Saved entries
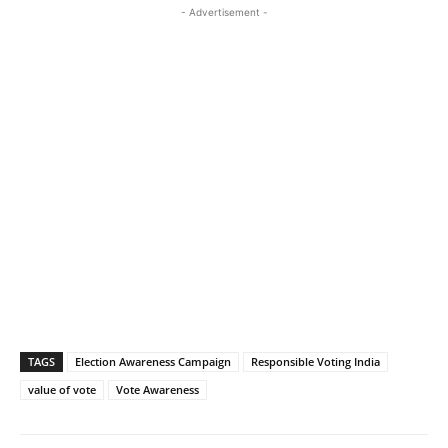
- Advertisement -
TAGS
Election Awareness Campaign
Responsible Voting India
value of vote
Vote Awareness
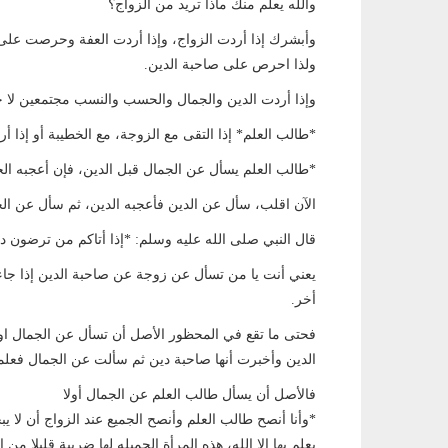
والله يعلم منك ماذا تريد من الزواج؟
وأبشرك إذا أردت الزواج، وإذا أردت العفة وحرصت على ص
ولذا احرص على صاحبة الدين.
وإذا أردت الدين والجمال والحسب والنسب مجتمعين لا ح
*طالب العلم* إذا التقى مع الزوجة، مع الخطيبة أو إذا أر
*طالب العلم يسأل عن الجمال قبل الدين، فإن أعجبه الج
الآن اقلب، سأل عن الدين فأعجبه الدين، ثم سأل عن ال
قال النبي صلى الله عليه وسلم: *إذا أتاكم من ترضون د
يعني أنت يا من تسأل عن زوجة عن صاحبة الدين إذا ج
أخر.
فحتى ما تقع في المحظور الأصل أن تسأل عن الجمال او
الدين وأخبرت أنها صاحبة دين ثم سألت عن الجمال فعلمت
فالأصل أن يسأل طالب العلم عن الجمال أولا
*وأنا أنصح طالب العلم وأنصح الجميع عند الزواج أن لا ي
يعلم بها الا الله، هذه المرأة الجميله لها ضريبة قليلا من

• WHAT YOU SHOULD DO:
Could you write out, exactly, each line of the data above from the one containing "الزواج أن لا ي" through the last, including both?

• THE COMPLETED TASK:
*وأنا أنصح طالب العلم وأنصح الجميع عند الزواج أن لا ي
يعلم بها الا الله، هذه المرأة الجميله لها ضريبة قليلا من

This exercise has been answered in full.